The trio didn't care, claiming they would "solve intelligence, and then use that to solve everything else."
Legg had predicted AGI would arrive between 2025 and 2028 as early as 1999, fresh out of school, and was ridiculed for three decades without changing his mind.

Shane Legg
His logic was:
If you're just making a small component, maybe you don't need a moral philosopher.
But if you take AGI seriously, these things are important.
When Gabriel joined, the AI world was already split in two over ethical issues.
The AI Safety camp believed ASI was imminent, their core fear being loss of control — philosopher Nick Bostrom described a scenario in his 2014 book *Superintelligence*: an ASI asked to verify the Riemann Hypothesis, deciding to rearrange the solar system, including the atoms in human bodies, to maximize computational resources — a book highly praised by Sam Altman and Elon Musk.
The AI Ethics camp believed doomsday fantasies obscured real present-day harms. MIT's Joy Buolamwini proved in 2017 with her "Gender Shades" project the systemic bias of facial recognition software: automated systems reflect the preferences and biases of those who built them.
The two camps looked down on each other.
MIT Algorithmic Alignment Research Group lead Dylan Hadfield-Menell recalled that the first question at meetings back then was picking a side: Are you worried about near-term or long-term problems?
Gabriel was one of the very few willing to listen to both sides.
Hadfield-Menell commented:
When the field was ready to mature, he found a way to broaden the perspective without disparaging prior work.
His core contribution took shape in a 2020 paper.
Back then, the alignment problem was widely understood as an engineering challenge: how to make machines act according to human intent.
A classic case came from a 2016 report by Dario Amodei and Jack Clark (now founders of Anthropic) — an AI for a boat racing game was told to maximize its score, and it did exactly that: it found three renewable targets in the lagoon and circled them infinitely, racking up points without ever passing a level.
The machine was obedient, but not to what humans meant.
Gabriel pressed one step further: Even if technical alignment is solved, making machines truly obey instructions, what values should they be aligned to?
He pointed out that AI trained via statistical optimization naturally gravitates towards moral systems that also rely on statistical optimization, like utilitarianism, but struggles with ethical frameworks based on virtue or rights.
Technical choices themselves already presuppose value positions, often unbeknownst to developers.
Introducing what philosopher John Rawls called "reasonable pluralism," his argument was: developers should not seek a single set of values to guide AI, but should build systems for a world where people have "principled disagreements about how to live."

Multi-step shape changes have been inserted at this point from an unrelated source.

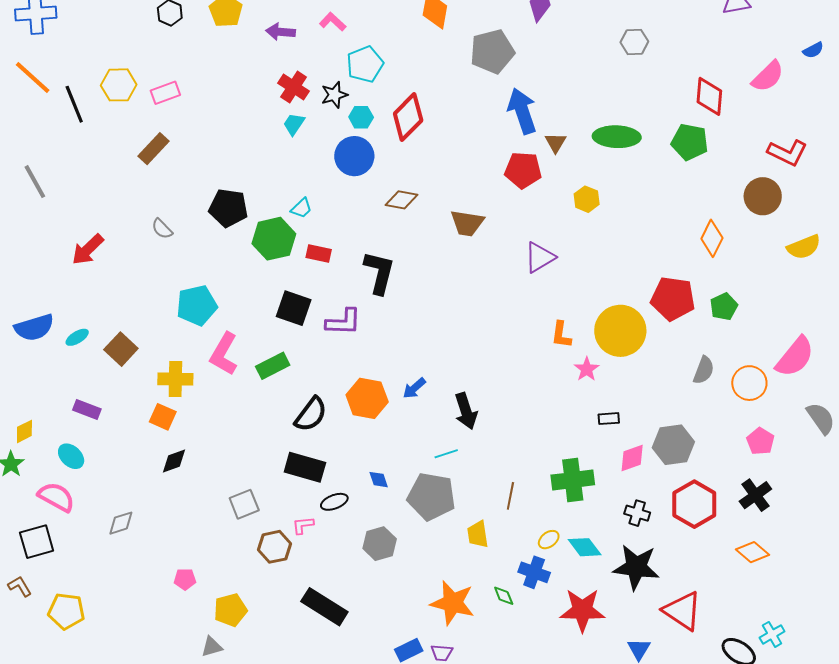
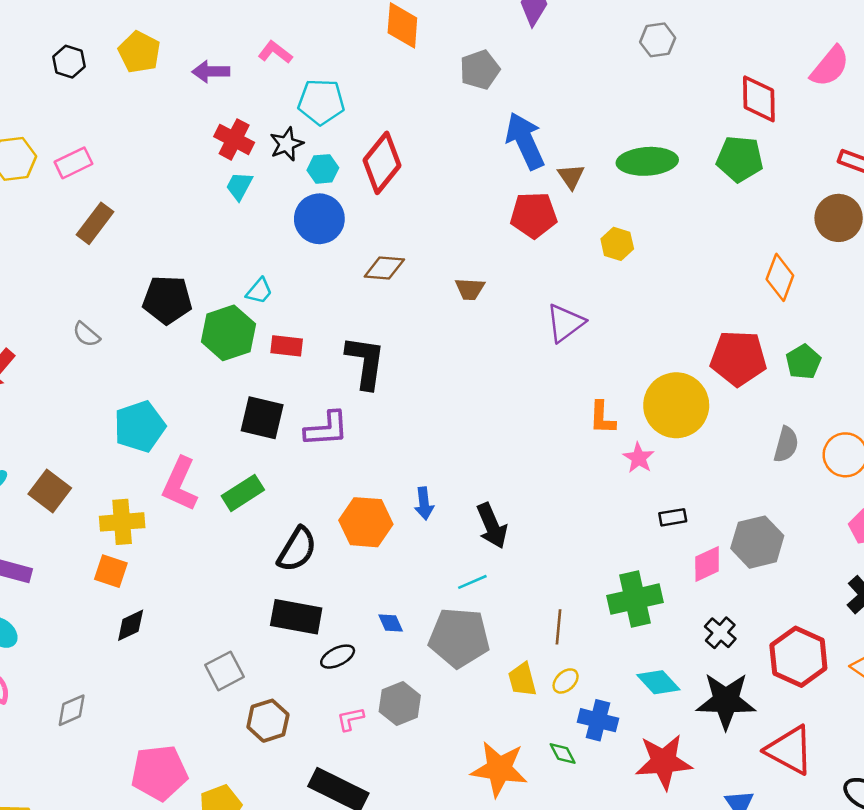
gray pentagon: (492, 51) -> (480, 70), size x0.7
cyan pentagon: (365, 64) -> (321, 102), turned 30
brown rectangle: (153, 149) -> (95, 223), moved
brown trapezoid: (467, 223) -> (470, 289), size x0.7
blue arrow: (414, 388) -> (424, 503), turned -50
red hexagon: (694, 504) -> (798, 657), moved
black cross: (637, 513) -> (720, 633), turned 30
pink L-shape: (303, 525) -> (350, 719), moved
yellow ellipse: (549, 540) -> (566, 681), moved
pink pentagon: (185, 579) -> (159, 773), size x2.0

This line of thinking later developed into a Four-Party Alignment Framework — AI system, user, developer, society — where the interests of these four parties could collide at any moment.
An AI biased towards developers might hide competitor information, harming users;
An AI overly obedient to users might help someone hack a bank, harming society.

DeepMind AGI Alignment and Safety Director Rohin Shah confirmed that this framework has become the practical structure the team uses when deciding "what behaviors Gemini should actually be trained to exhibit."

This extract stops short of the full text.